[EXERCISE MATERIALS — start]

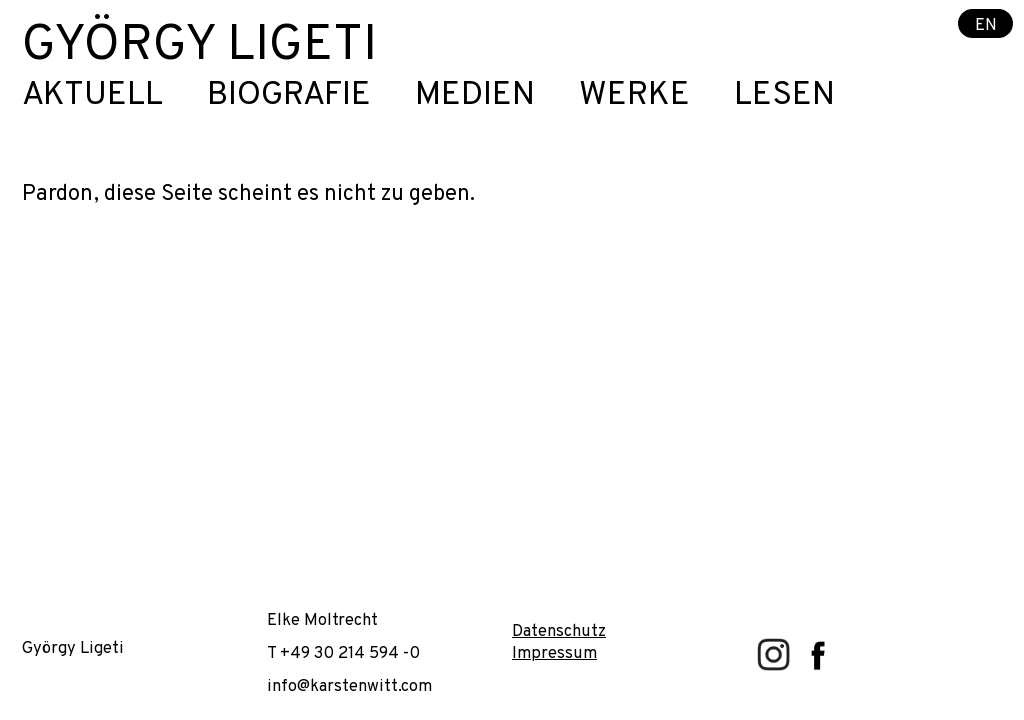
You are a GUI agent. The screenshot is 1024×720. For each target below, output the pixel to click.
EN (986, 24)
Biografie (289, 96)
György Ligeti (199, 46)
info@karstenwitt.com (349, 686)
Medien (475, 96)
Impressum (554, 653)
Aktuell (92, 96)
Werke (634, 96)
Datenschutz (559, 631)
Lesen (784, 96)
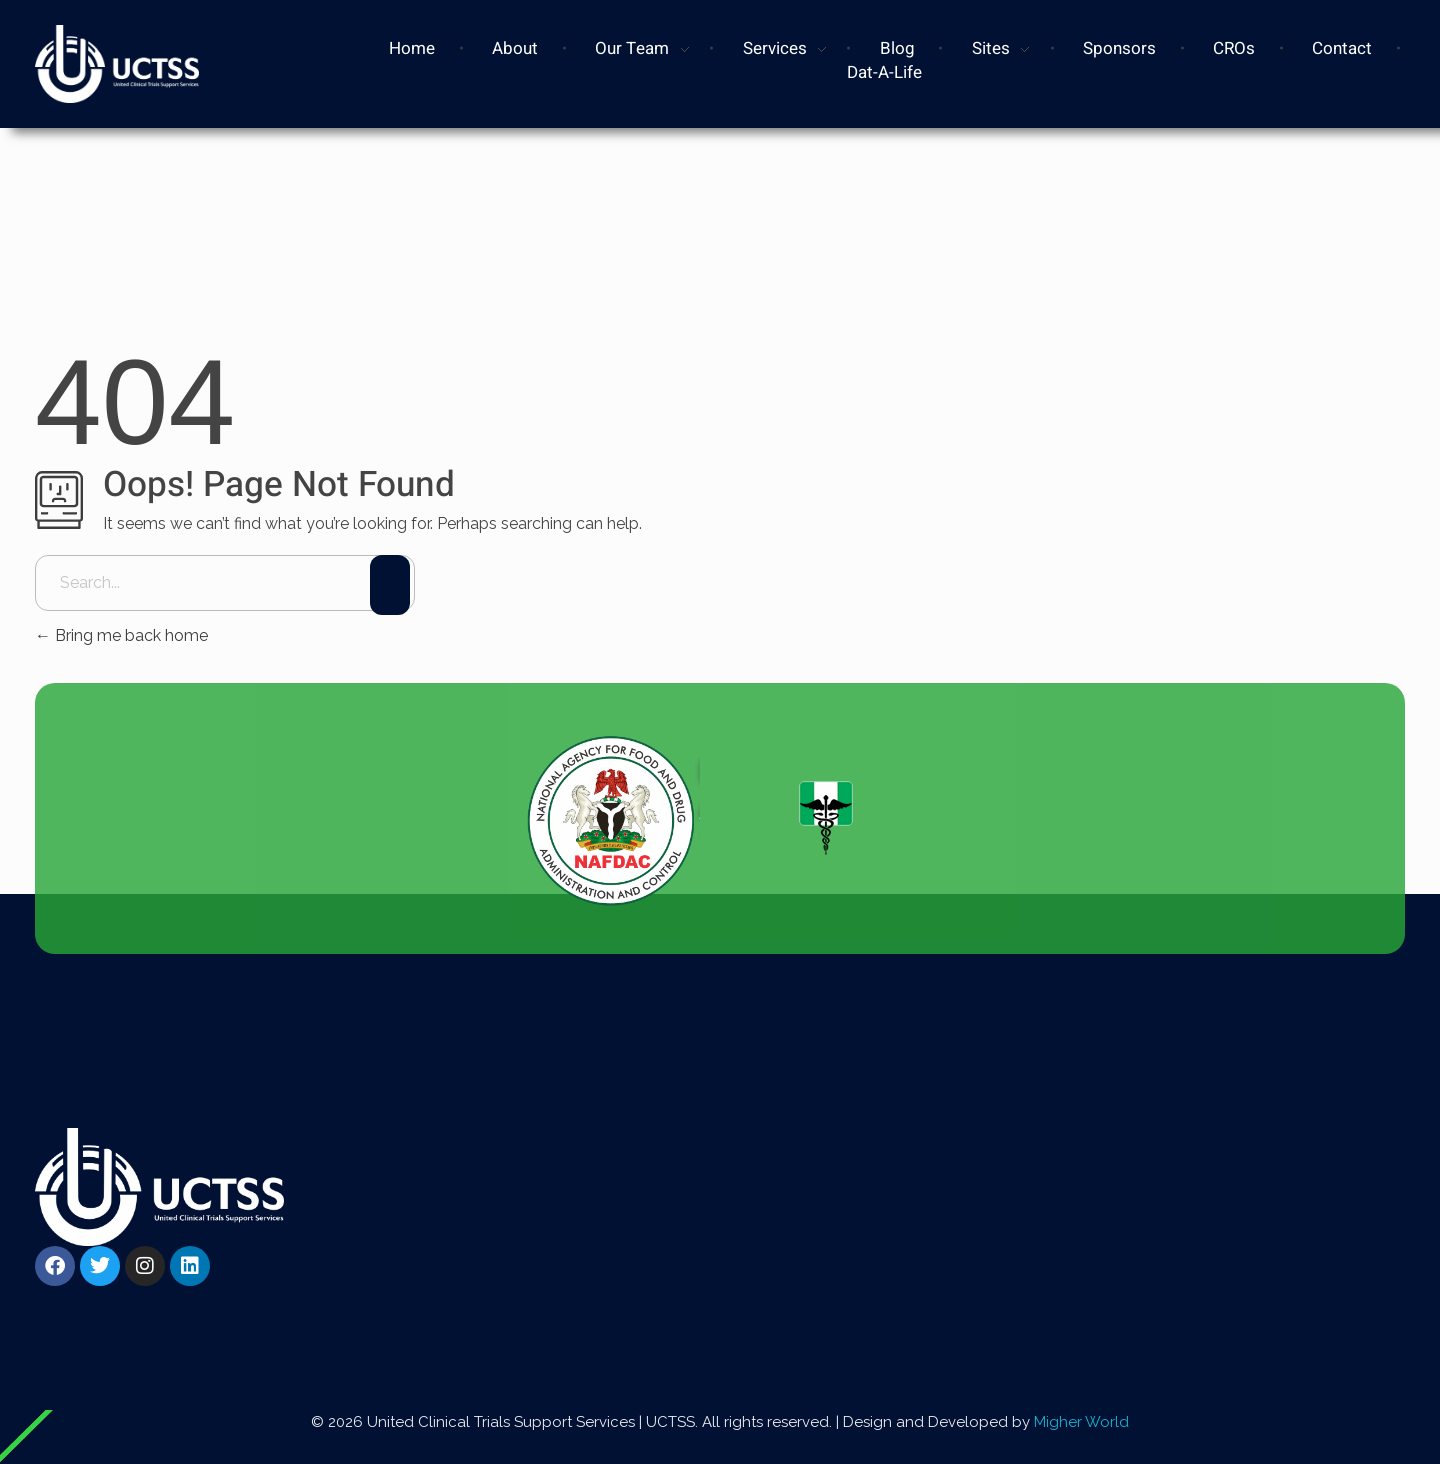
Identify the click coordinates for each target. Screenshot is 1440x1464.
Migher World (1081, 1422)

[EXERCISE MATERIALS — finish]

Scan the data above for the word "click" and report every line where it is found.

# YOUR RESPONSE
You are a GUI agent. The screenshot is 1024×720. For each target below, output the pixel to click.
Identify the click coordinates for each target. Screenshot is 1440x1464.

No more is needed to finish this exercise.